As of this sentence, there are two hours remaining until the Knicks get destroyed by the Indiana Pacers*. Carmelo Anthony will likely shoot 11-29 and after the game he’s going to preface what he really feels is the problem with the Knicks ("guys not doing X, Y, Z") with the mandatory "I need to do better" hissed through his teeth. He will be partially right. As the Knicks only legitimate scoring threat, Melo does need to do better, and the team is indeed not doing X, Y, or Z (defending, creating scoring opportunities, and putting it effort). The team wanders about puzzling over just what is preventing either one from fixing itself (or at least pretending to, because the real answer nobody associated with the team can acknowledge is much more frightening) when the (surface) solution’s as easy as connecting the dots.

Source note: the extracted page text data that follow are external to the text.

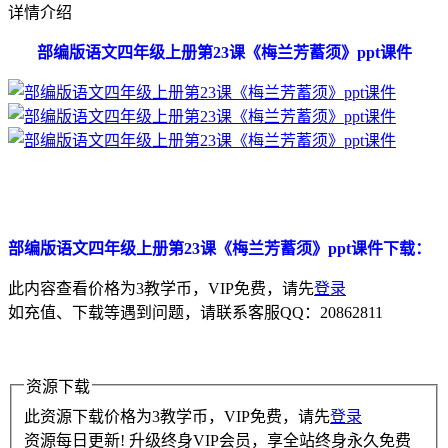
详情介绍
部编版语文四年级上册第23课《梅兰芳蓄须》ppt课件
部编版语文四年级上册第23课《梅兰芳蓄须》ppt课件下载：
此内容查看价格为
3
教学币，VIP免费，请先
登录
如充值、下载等遇到问题，请联系客服QQ：20862811
资源下载
此资源下载价格为
3
教学币，VIP免费，请先
登录
资源每日更新! 升级终身VIP会员，享全站终身永久免费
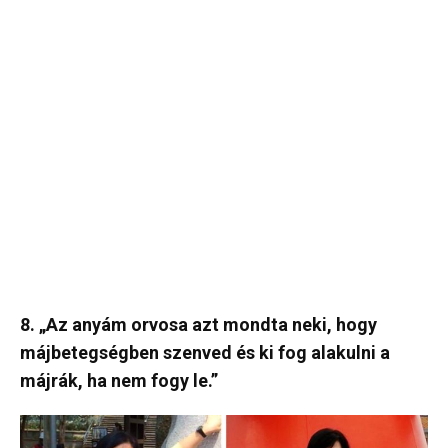
8. „Az anyám orvosa azt mondta neki, hogy
májbetegségben szenved és ki fog alakulni a
májrák, ha nem fogy le.”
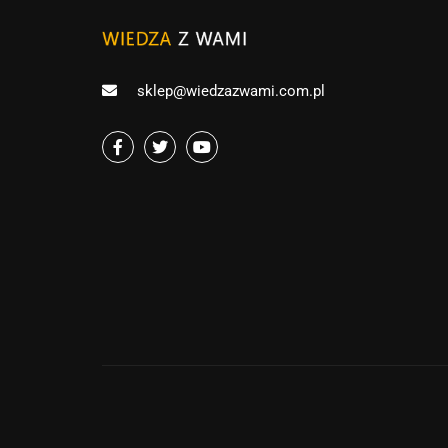
sklep@wiedzazwami.com.pl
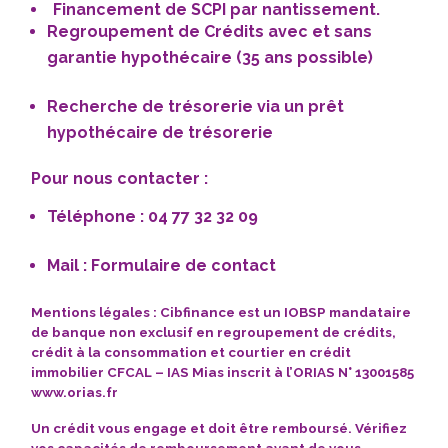
Financement de
SCPI par nantissement.
Regroupement de Crédits
avec et sans
garantie hypothécaire (35 ans possible)
Recherche de trésorerie via un prêt
hypothécaire de trésorerie
Pour nous contacter :
Téléphone : 04 77 32 32 09
Mail :
Formulaire de contact
Mentions légales : Cibfinance est un IOBSP mandataire
de banque non exclusif en
regroupement de crédits
,
crédit à la consommation et courtier en crédit
immobilier CFCAL – IAS Mias inscrit à l’ORIAS N° 13001585
www.orias.fr
Un crédit vous engage
et doit être remboursé.
Vérifiez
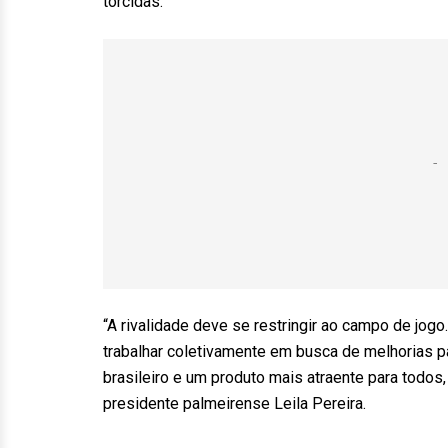
torcidas.
“A rivalidade deve se restringir ao campo de jog
trabalhar coletivamente em busca de melhorias pa
brasileiro e um produto mais atraente para todos,
presidente palmeirense Leila Pereira.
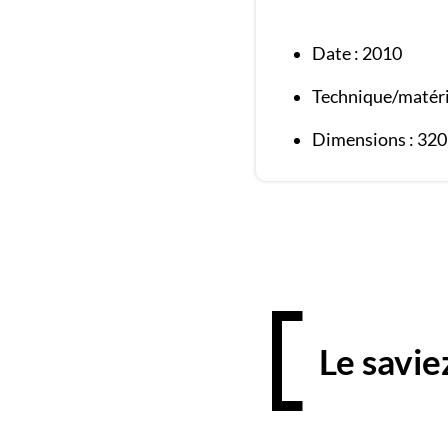
Date : 2010
Technique/matéri
Dimensions : 320
Le savie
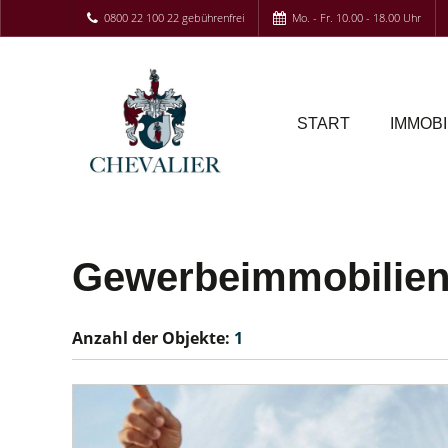
0800 22 100 22 gebührenfrei
Mo. - Fr. 10.00 - 18.00 Uhr
START
IMMOBI
Gewerbeimmobilien
Anzahl der
Objekte:
1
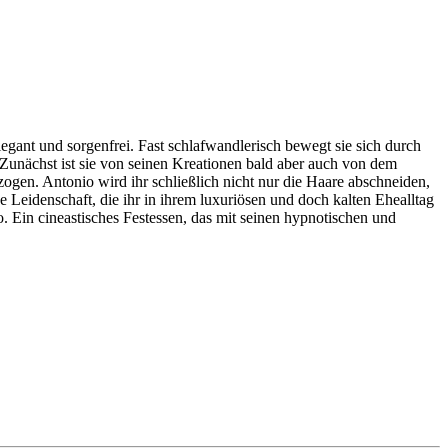
egant und sorgenfrei. Fast schlafwandlerisch bewegt sie sich durch
Zunächst ist sie von seinen Kreationen bald aber auch von dem
gen. Antonio wird ihr schließlich nicht nur die Haare abschneiden,
ne Leidenschaft, die ihr in ihrem luxuriösen und doch kalten Ehealltag
. Ein cineastisches Festessen, das mit seinen hypnotischen und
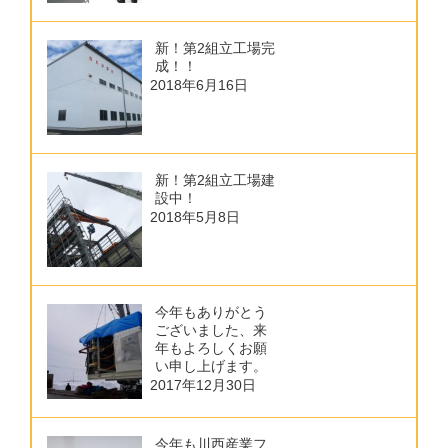
新！第2組立工場完
成！！
2018年6月16日
新！第2組立工場建
設中！
2018年5月8日
今年もありがとう
ございました、来
年もよろしくお願
い申し上げます。
2017年12月30日
今年も川西産業フ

Carmelo Anthony does not want to be in New York. No amount of backflips and media niceties can change what "I want to test the free agent market" means. That’s an "I’m not sure where this relationship’s headed" if there ever was one, and indeed Melo carries the demeanor of a man who is waiting out the next few months to break up with his girlfriend after he makes an appearance with her at a wedding they RSVP’d to a year ago. The Knicks know it, too. This show they’re making about clearing cap room to let Love in is the desperate bargaining of a jilted lover who decided that Melo was "the one," when Melo’s heart left long ago, baby, and it’s 70 more games until the charade comes to a merciful end. Everything about his play’s been as perfunctory as can be. It’s difficult to make 40 points look perfunctory, but Melo somehow manages it, seemingly letting out an exasperated "fuck it" before every shot or drive to the basket. When it’s the fourth quarter and the Knicks play their time-honored strategy of "give it to Melo and pray," of course they collapse. Letting Melo do what he wants for twelve minutes is the equivalent of surrender.

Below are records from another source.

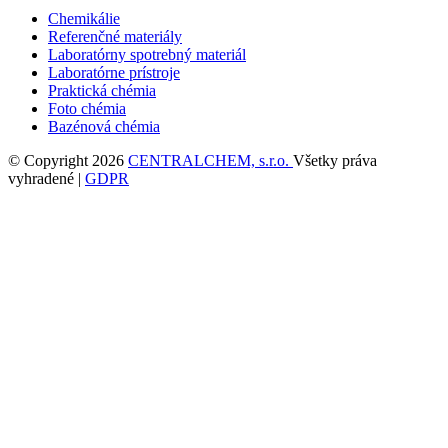
Chemikálie
Referenčné materiály
Laboratórny spotrebný materiál
Laboratórne prístroje
Praktická chémia
Foto chémia
Bazénová chémia
© Copyright 2026
CENTRALCHEM, s.r.o.
Všetky práva
vyhradené |
GDPR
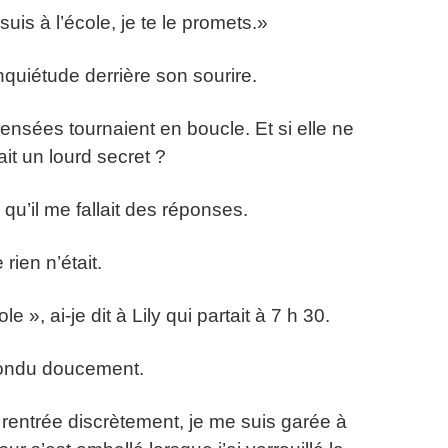
uis à l’école, je te le promets.»
nquiétude derrière son sourire.
ensées tournaient en boucle. Et si elle ne
ait un lourd secret ?
qu’il me fallait des réponses.
rien n’était.
», ai-je dit à Lily qui partait à 7 h 30.
épondu doucement.
s rentrée discrètement, je me suis garée à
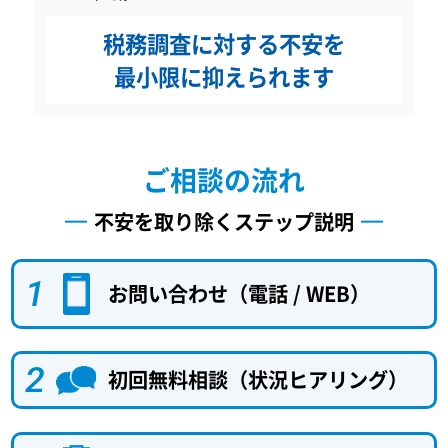
税務調査に対する不安を
最小限に抑えられます
ご相談の流れ
不安を取り除くステップ説明
お問い合わせ（電話 / WEB）
初回無料相談（状況ヒアリング）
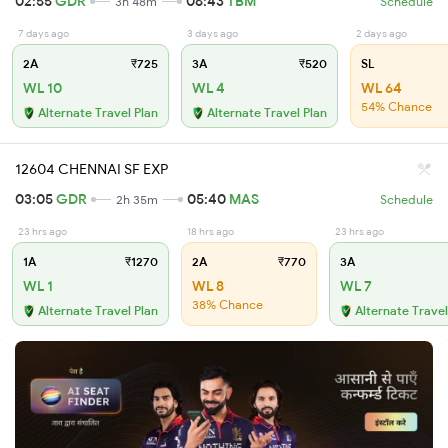
02:55
GDR
06:43
TBM
3h 48m
Schedule
7 days ago
3 days ago
2 days ago
2A
₹725
3A
₹520
SL
WL 10
WL 4
WL 64
54% Chance
Alternate Travel Plan
Alternate Travel Plan
12604 CHENNAI SF EXP
03:05
GDR
05:40
MAS
2h 35m
Schedule
23 hrs ago
18 hrs ago
23 hrs ago
1A
₹1270
2A
₹770
3A
WL 1
WL 8
WL 7
38% Chance
Alternate Travel Plan
Alternate Travel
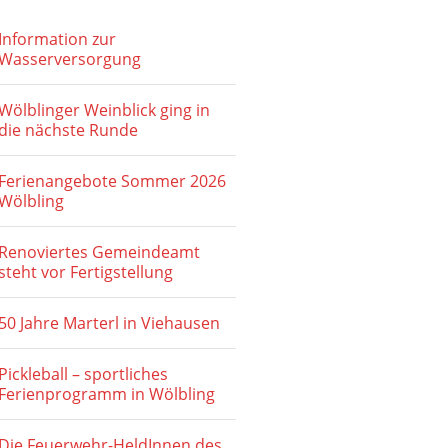
h
Information zur
t
Wasserversorgung
e
Wölblinger Weinblick ging in
n
die nächste Runde
,
Ferienangebote Sommer 2026
N
Wölbling
a
Renoviertes Gemeindeamt
v
steht vor Fertigstellung
i
50 Jahre Marterl in Viehausen
g
a
Pickleball – sportliches
Ferienprogramm in Wölbling
t
i
Die Feuerwehr-HeldInnen des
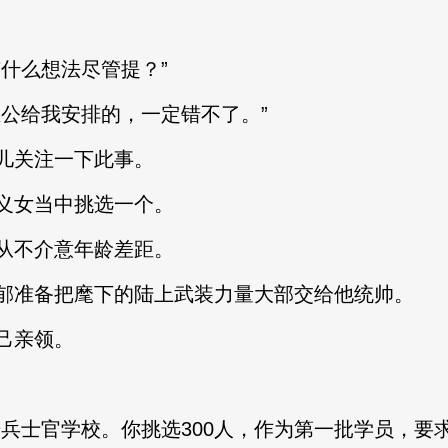
什么想法尽管提？”
公给我安排的，一定错不了。”
关注一下此事。
女当中挑选一个。
不介意年龄差距。
准备把麾下的陆上武装力量大部交给他统帅。
己亲领。
士官学校。你挑选300人，作为第一批学员，要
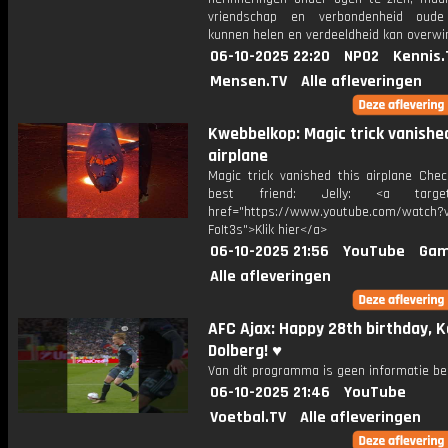
vriendschap en verbondenheid oud
kunnen helen en verdeeldheid kan overwi
06-10-2025 22:20
NPO2
Kennis.
Mensen.TV
Alle afleveringen
Kwebbelkop: Magic trick vanished
airplane
Magic trick vanished this airplane Che
best friend: Jelly: <a target=
href="https://www.youtube.com/watch?v
FoIt3s">Klik hier</a>
06-10-2025 21:56
YouTube
Gam
Alle afleveringen
AFC Ajax: Happy 28th birthday, 
Dolberg! ♥️
Van dit programma is geen informatie be
06-10-2025 21:46
YouTube
Voetbal.TV
Alle afleveringen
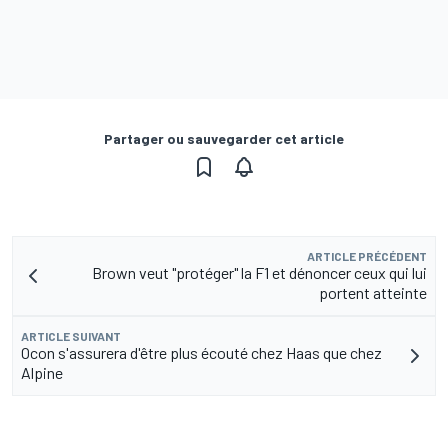
Partager ou sauvegarder cet article
ARTICLE PRÉCÉDENT
Brown veut "protéger" la F1 et dénoncer ceux qui lui
portent atteinte
ARTICLE SUIVANT
Ocon s'assurera d'être plus écouté chez Haas que chez
Alpine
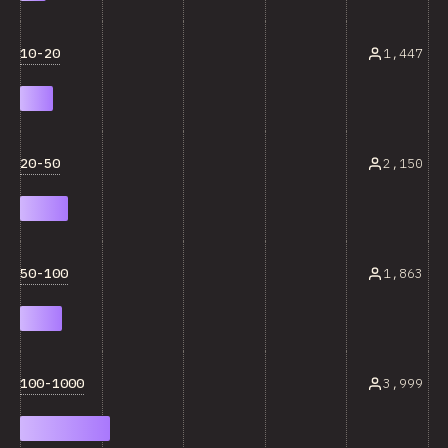
10-20
1,447
20-50
2,150
50-100
1,863
100-1000
3,999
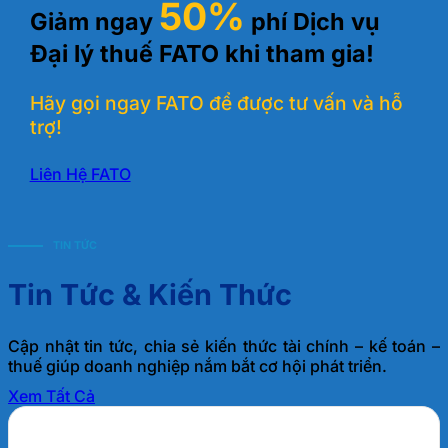
50%
Giảm ngay
phí Dịch vụ
Đại lý thuế FATO khi tham gia!
Hãy gọi ngay FATO để được tư vấn và hỗ
trợ!
Liên Hệ FATO
TIN TỨC
Tin Tức & Kiến Thức
Cập nhật tin tức, chia sẻ kiến thức tài chính – kế toán –
thuế giúp doanh nghiệp nắm bắt cơ hội phát triển.
Xem Tất Cả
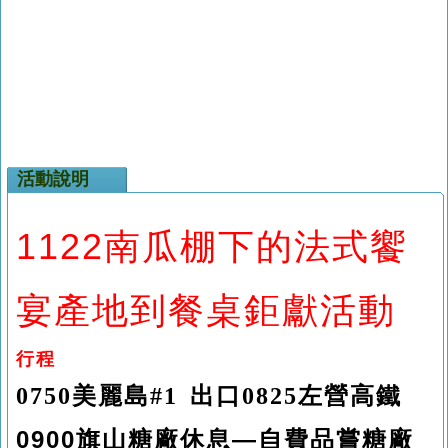
活動說明
1122
南瓜棚下的法式饗
宴產地到餐桌鉅獻活動
行程
0750
美麗島
#1
出口
0825
左營高鐵
0900
旗山糖廠休息
—
自費品嘗糖廠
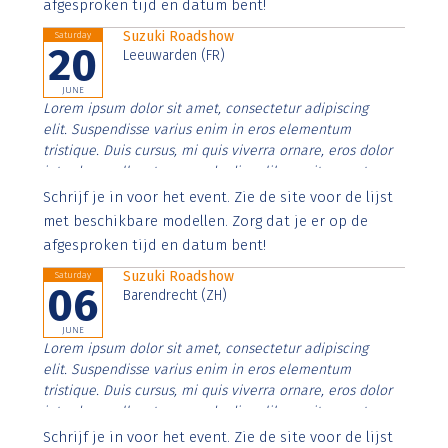
afgesproken tijd en datum bent!
Suzuki Roadshow
Saturday
20
Leeuwarden (FR)
JUNE
Lorem ipsum dolor sit amet, consectetur adipiscing
elit. Suspendisse varius enim in eros elementum
tristique. Duis cursus, mi quis viverra ornare, eros dolor
interdum nulla, ut commodo diam libero vitae erat.
Aenean faucibus nibh et justo cursus id rutrum lorem
Schrijf je in voor het event. Zie de site voor de lijst
imperdiet. Nunc ut sem vitae risus tristique posuere.
met beschikbare modellen. Zorg dat je er op de
afgesproken tijd en datum bent!
Suzuki Roadshow
Saturday
06
Barendrecht (ZH)
JUNE
Lorem ipsum dolor sit amet, consectetur adipiscing
elit. Suspendisse varius enim in eros elementum
tristique. Duis cursus, mi quis viverra ornare, eros dolor
interdum nulla, ut commodo diam libero vitae erat.
Aenean faucibus nibh et justo cursus id rutrum lorem
Schrijf je in voor het event. Zie de site voor de lijst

So imagine you’re part of the supporting cast of the Knicks, and your bona fide stud and supposed leader looks like he doesn’t give two shits about whether he wins or loses, and the only player who consistently plays at a high level with real energy broke his leg, and your owner says it’s championship or bust, and he took the team’s pretty girls away because you don’t deserve them or something, and your next two scoring threats are J.R. "Hopefully Hot" Smith and Andrea "Sloth Love Chunk" Bargnani, and Amare Stoudemire might as well be crying "oil can" at this point—I think you’d agree that were you a part of the circus that is The Knicks, your effort would start waning. Defenses would get lax, passes would be bad, jump shots would go up with no real intention of going in. The only hope you have to be competitive doesn’t care. Why should you?
This is not an indictment of Mike Woodson, who likely has the single hardest job in the NBA, dealing with an unhappy superstar and a near-certifiably insane owner. The Knicks would be damn well to keep Woodson and hope a Torre-Steinbrenner relationship emerges with him and Dolan where the smart person’s influence ultimately outweighs that of the crazy man glowering upstairs. Hell, this isn’t even a (total) indictment of Carmelo Anthony. He may not have the character of a winner, but he is a rational thinker who understands that he needs a championship and is part of an organization that is nowhere close to getting one. This is just the Knicks stuck in Starbury volume 2, making the same mistakes they always have: banking everything on a sexy purchase and ignoring hustle, defense, and team play because James Dolan does not understand what winning basketball looks like and his incompetence has the team philosophically broken for likely another twenty years, so strap in, Knick fans, because terrible jump shots and fourth quarter collapses and inexplicably abysmal teams are your life until either you or Jimmy goes.